13 mars et 18 mars > Histoire France - Grande Bretagne

La compréhension de l’esclavage passe aussi par celle de ses origines. Paulin Ismard, lauréat du prix du Livre d’histoire du Sénat pour L’événement Socrate (Flammarion, 2013), se lance dans une enquête surprenante sur ces esclaves à Athènes qui faisaient office de… fonctionnaires.

Appelés "dêmosioi", ils garantissaient l’authenticité des monnaies en circulation, veillaient à la protection des étalons fixant les poids et les mesures, géraient les archives et l’inventaire des biens publics. Bref, ces esclaves publics avaient un rôle non négligeable dans la cité classique sans parvenir à former un corps autonome.

Enseignant en histoire grecque à l’université Paris-1 Panthéon-Sorbonne, Paulin Ismard explique que si l’esclave est au cœur du fonctionnement du politique, il en demeure exclu par la dépossession de son statut d’homme libre. A travers lui, la cité éprouve son autonomie en même temps que la limite de cette autonomie. Ces greffiers restent des "experts" de la politique sans faire de la politique. Esclaves entre les mains du peuple, ils assurent la bonne marche de l’administration et rassurent les citoyens contre la tentation d’un Etat qui voudrait se constituer en instance autonome.
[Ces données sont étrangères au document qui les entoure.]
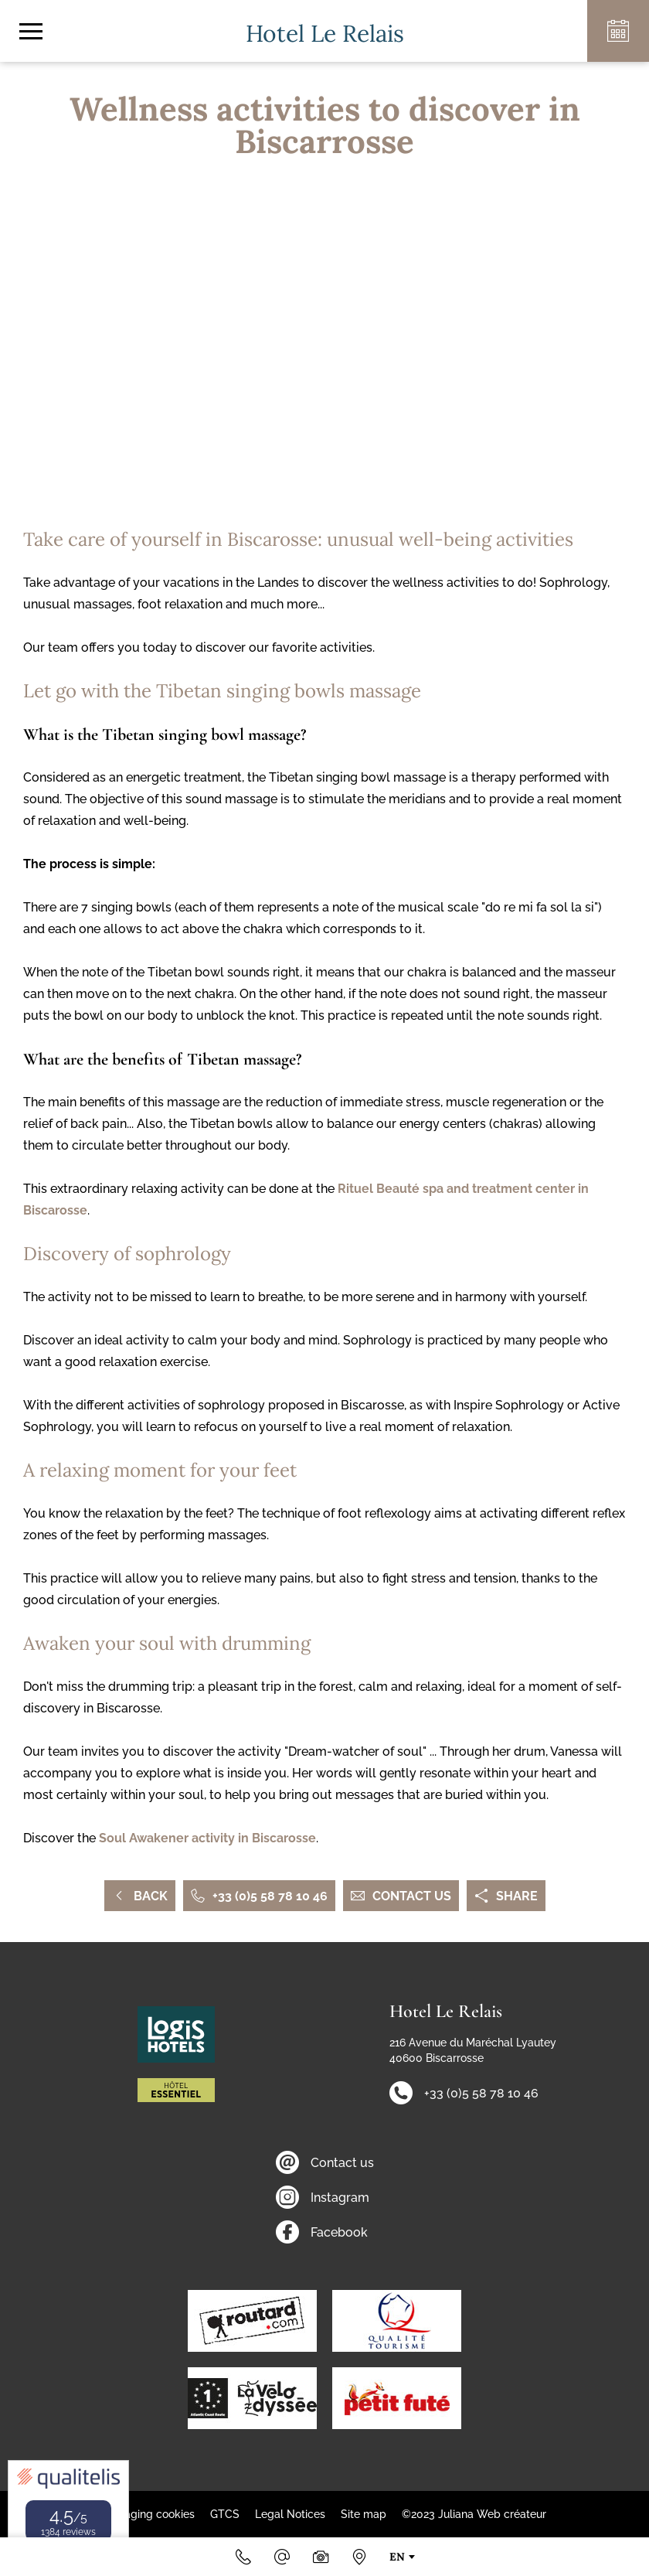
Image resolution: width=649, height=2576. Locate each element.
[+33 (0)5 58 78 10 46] (243, 2556)
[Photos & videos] (320, 2556)
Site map (363, 2514)
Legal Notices (290, 2514)
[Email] (282, 2556)
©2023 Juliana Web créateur (474, 2514)
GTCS (225, 2514)
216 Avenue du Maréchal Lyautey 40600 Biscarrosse (472, 2050)
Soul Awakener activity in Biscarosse (207, 1838)
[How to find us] (359, 2556)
Jerry Toner enseigne l’histoire romaine au Churchill College de Cambridge. Il a choisi l’humour britannique, le style alerte et un pseudonyme patricien (Marcus Sidonius Falx) pour nous dévoiler au travers d’un manuel et de ses commentaires comment fonctionnait le système. A partir d’une multitude de sources originales, l’auteur imagine un guide pratique d’esclavage pour les néophytes qui aurait été écrit par un citoyen de la Rome antique : où acheter ses esclaves, combien coûtent-ils, comment les punir ou les récompenser, quelle liberté sexuelle leur accorder, quand les affranchir, etc. On y retrouve d’ailleurs des esclaves appartenant à l’Etat comme dans l’Athènes classique.

Ces deux regards originaux sur l’esclavage ne doivent pas nous faire oublier que 27 millions d’individus vivent encore dans la servitude. On compte en effet aujourd’hui plus d’esclaves qu’il n’y en eut à aucun moment dans l’Empire romain. L. L.